INSTRUCTIONS TO FOLLOW: Quote the listing in full, exactly as given, minus any pictures.

RECORDS FOR THIS EXERCISE:
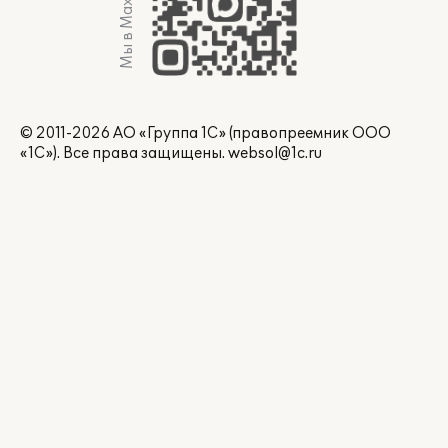
Мы в Max
© 2011-2026 АО «Группа 1С» (правопреемник ООО
«1С»). Все права защищены.
websol@1c.ru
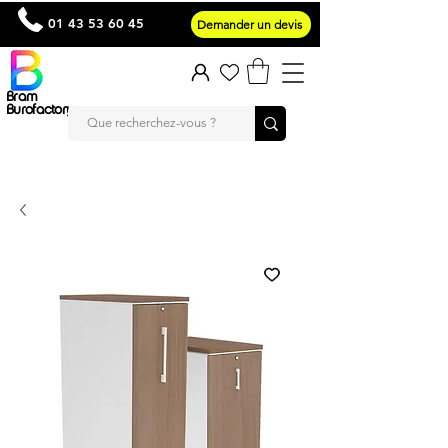
01 43 53 60 45
Demander un devis
Bram
Burofactory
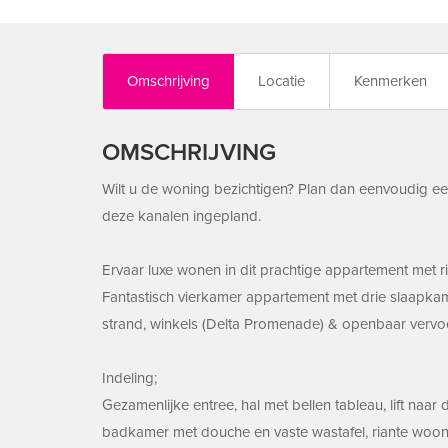
Omschrijving
Locatie
Kenmerken
OMSCHRIJVING
Wilt u de woning bezichtigen? Plan dan eenvoudig een
deze kanalen ingepland.
Ervaar luxe wonen in dit prachtige appartement met r
Fantastisch vierkamer appartement met drie slaapkame
strand, winkels (Delta Promenade) & openbaar vervoer
Indeling;
Gezamenlijke entree, hal met bellen tableau, lift naar
badkamer met douche en vaste wastafel, riante woon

TASK OUTPUT:
Мы в Max
© 2011-2026 АО «Группа 1С» (правопреемник ООО
«1С»). Все права защищены.
websol@1c.ru
01 43 53 60 45
Demander un devis
Bram
Burofactory
Omschrijving
Locatie
Kenmerken
OMSCHRIJVING
Wilt u de woning bezichtigen? Plan dan eenvoudig een
deze kanalen ingepland.
Ervaar luxe wonen in dit prachtige appartement met r
Fantastisch vierkamer appartement met drie slaapkame
strand, winkels (Delta Promenade) & openbaar vervoer
Indeling;
Gezamenlijke entree, hal met bellen tableau, lift naar
badkamer met douche en vaste wastafel, riante woon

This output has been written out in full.